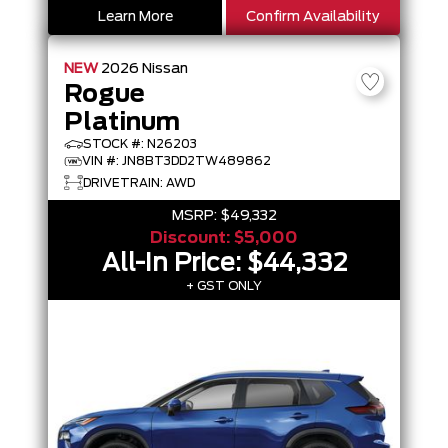
Learn More
Confirm Availability
NEW
2026
Nissan
Rogue
Platinum
STOCK #: N26203
VIN #: JN8BT3DD2TW489862
DRIVETRAIN: AWD
MSRP:
$49,332
Discount:
$5,000
All-In Price:
$44,332
+ GST ONLY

● Problem description
Please return the entries above exactly as they appear, but without the pictures.

● Answer space
Learn More
Confirm Availability
NEW
2026
Nissan
Rogue
Platinum
STOCK #: N26203
VIN #: JN8BT3DD2TW489862
DRIVETRAIN: AWD
MSRP:
$49,332
Discount:
$5,000
All-In Price:
$44,332
+ GST ONLY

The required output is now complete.